Dr Claudia Soares
Historian and author
LATEST PROJECTS
In Care and After Care: Emotions, Institutions and Welfare
In Care and After Care: Emotions, Institutions, and Welfare in Britain, Australia and Canada, c. 1830-1930.
This project, generously funded by a British Academy Postdoctoral Fellowship, builds on my past work on children's care in the nineteenth and twentieth centuries, but takes a broader, global focus.
This research draws on ‘new’ imperial history approaches to explore the transnational circulation of childcare practices during a time when children’s rights and welfare were subjects of rigorous policy development across Britain, Australia and Canada.
The project also takes history of emotions approaches to examine children's care experiences, which remains a gap in scholarship to date.
A number of peer-reviewed articles, and a monograph are being prepared from this research project.
A Home from Home? Children's Social Care in Victorian and Edwardian Britain
A Home from Home? Children's Social Care in Victorian and Edwardian Britain is forthcoming, under contract with Oxford University Press. The book will provide a much-needed, detailed, and bottom-up study on institutionalised care for children in Britain from 1870-1920.

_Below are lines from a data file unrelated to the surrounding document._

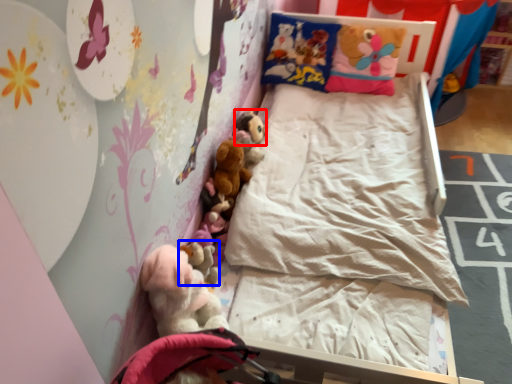 Question: Which object is closer to the camera taking this photo, toy (highlighted by a red box) or toy (highlighted by a blue box)?

Choices:
 (A) toy
 (B) toy

Answer: (B) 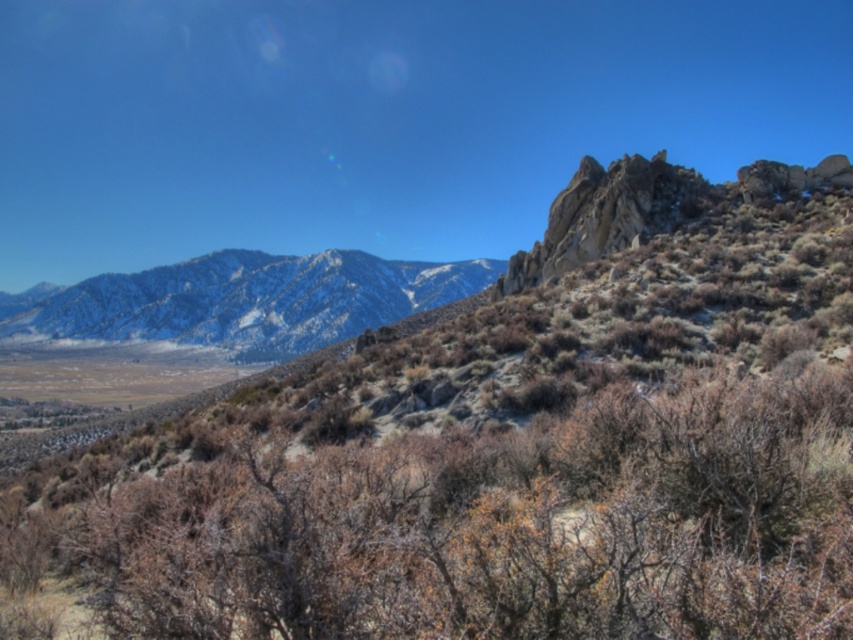 You are a hiker planning to cross the valley. You notice the brown textured shrub at center and the snowy rocky mountain range at upper left. Which of these two landmarks is taller?

The brown textured shrub at center is not as tall as the snowy rocky mountain range at upper left, so the snowy rocky mountain range at upper left is taller.

You are a hiker planning to cross the valley from the brown textured shrub at center to the snowy rocky mountain range at upper left. Considering their sizes, which object would be easier to navigate around?

The brown textured shrub at center has a smaller size compared to the snowy rocky mountain range at upper left, so it would be easier to navigate around the brown textured shrub at center.

You are a hiker planning to cross the valley and need to avoid the brown textured shrub at center. Based on the coordinates provided, which direction should you move to bypass it?

The brown textured shrub at center is located at point (471, 522). To bypass it, you should move either to the left or right, staying away from the central area of the valley. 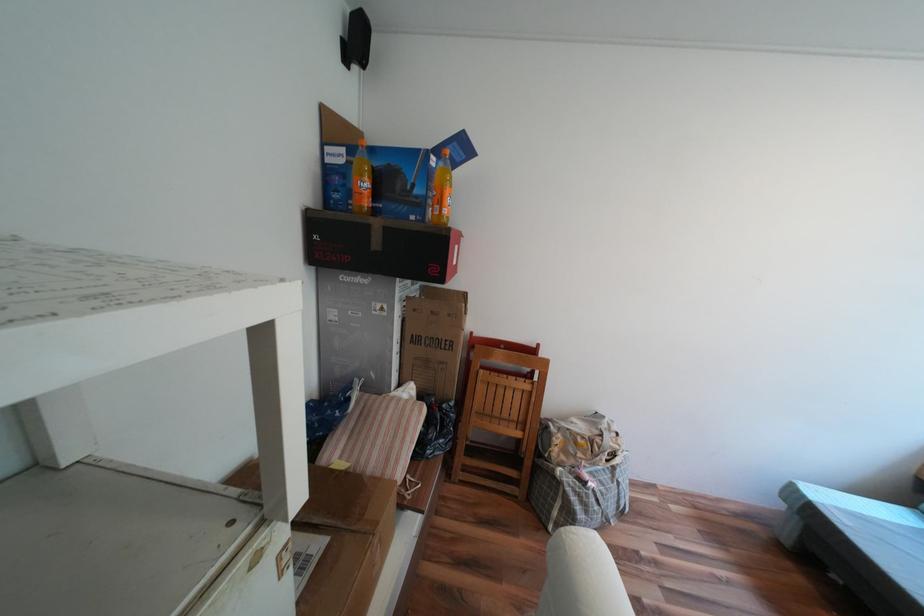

Calling upon a new body of evidence not yet examined in depth by historians – the
rich records of The Waifs and Strays Society (the second largest philanthropic children’s
residential institution established in the nineteenth century for destitute, outcast, and
friendless children, and which continues to operate today as The Children’s Society) – it
offers fresh perspectives on the history of children’s care, and reveals the significance of
specific types of caring practices that held particular cultural and ideological meanings. The
book integrates material culture and social history approaches to produce a new type of study
of children's institutional care, which challenges existing orthodoxies and complicates the
way in which we think about institutional childhood. By asking different questions of
surviving sources, the book considers how a sense of belonging, individuality, and
attachment were created in the children's institution through the examination of the key
narratives of home and family. Central to the book's argument is that home, family, and
belonging were significant dimensions to the institutional objectives of rescue and reform.
Despite underpinning the policies and practices of many institutions’ at the time, these
aspects of childcare ideology have been largely ignored by historians.
The book offers a radical rethink about the role, function, value and experiences of
children’s residential care, historically, making it unique in the existing historiography of
children’s care. By placing children’s experiences and subjectivities centrally, and by giving
expression to the voices and feelings of children, the book offers a more balanced view of the
range and diversity of care in the nineteenth and twentieth centuries. the book will complicate understandings of the relationships between institutions and inmates, and the social and cultural worlds of institutional inhabitants, thus providing a different perspective on child welfare history.